WHAT YOU HAVE TO DO -
From the entries below, tally the lines with "Köln" in them and reply with that figure only.

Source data
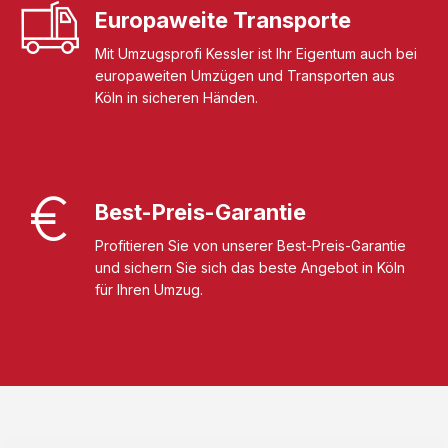
Europaweite Transporte
Mit Umzugsprofi Kessler ist Ihr Eigentum auch bei
europaweiten Umzügen und Transporten aus
Köln in sicheren Händen.
Best-Preis-Garantie
Profitieren Sie von unserer Best-Preis-Garantie
und sichern Sie sich das beste Angebot in Köln
für Ihren Umzug.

OUTPUT OF THE EXERCISE -
2